# Your instructions:
Repeat, word for word, all the data that follows, and exclude the pictures.

# Records shown:
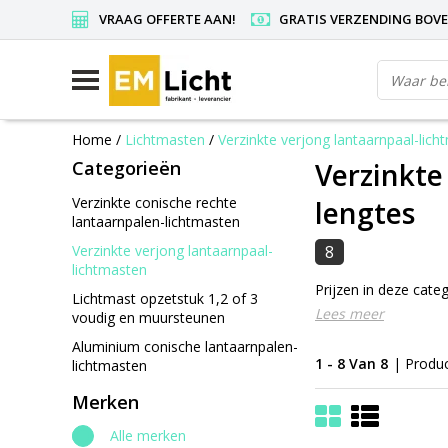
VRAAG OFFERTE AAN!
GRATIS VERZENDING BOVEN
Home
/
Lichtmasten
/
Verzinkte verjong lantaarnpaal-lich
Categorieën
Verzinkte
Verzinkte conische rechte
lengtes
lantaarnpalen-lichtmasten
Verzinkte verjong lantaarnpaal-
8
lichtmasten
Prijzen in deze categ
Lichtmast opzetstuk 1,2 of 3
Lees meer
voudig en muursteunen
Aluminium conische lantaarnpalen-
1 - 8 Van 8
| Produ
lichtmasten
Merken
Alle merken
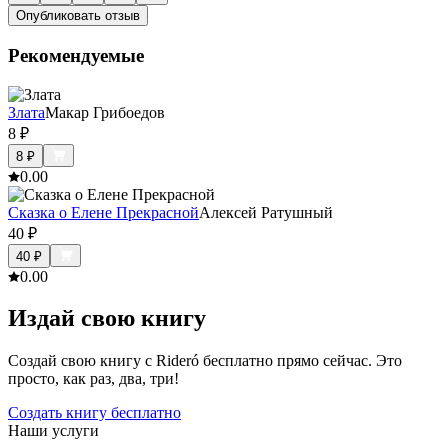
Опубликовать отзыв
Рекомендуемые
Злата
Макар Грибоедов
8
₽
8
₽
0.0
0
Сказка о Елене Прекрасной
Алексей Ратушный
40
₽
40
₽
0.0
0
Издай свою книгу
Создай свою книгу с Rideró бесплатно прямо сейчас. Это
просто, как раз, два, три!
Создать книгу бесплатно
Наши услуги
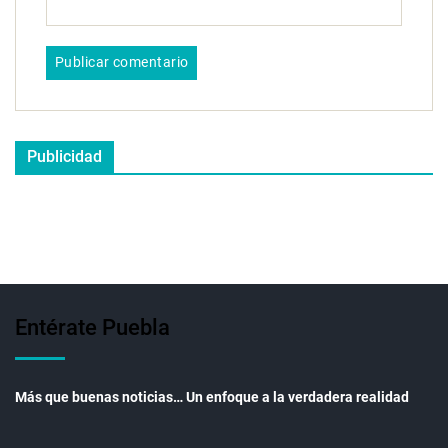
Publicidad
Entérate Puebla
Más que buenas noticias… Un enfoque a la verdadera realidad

# Written answer:
VRAAG OFFERTE AAN!
GRATIS VERZENDING BOVEN
Home
/
Lichtmasten
/
Verzinkte verjong lantaarnpaal-lich
Categorieën
Verzinkte
Verzinkte conische rechte
lengtes
lantaarnpalen-lichtmasten
Verzinkte verjong lantaarnpaal-
8
lichtmasten
Prijzen in deze categ
Lichtmast opzetstuk 1,2 of 3
Lees meer
voudig en muursteunen
Aluminium conische lantaarnpalen-
1 - 8 Van 8
| Produ
lichtmasten
Merken
Alle merken
Опубликовать отзыв
Рекомендуемые
Злата
Макар Грибоедов
8
₽
8
₽
0.0
0
Сказка о Елене Прекрасной
Алексей Ратушный
40
₽
40
₽
0.0
0
Издай свою книгу
Создай свою книгу с Rideró бесплатно прямо сейчас. Это
просто, как раз, два, три!
Создать книгу бесплатно
Наши услуги
Publicidad
Entérate Puebla
Más que buenas noticias… Un enfoque a la verdadera realidad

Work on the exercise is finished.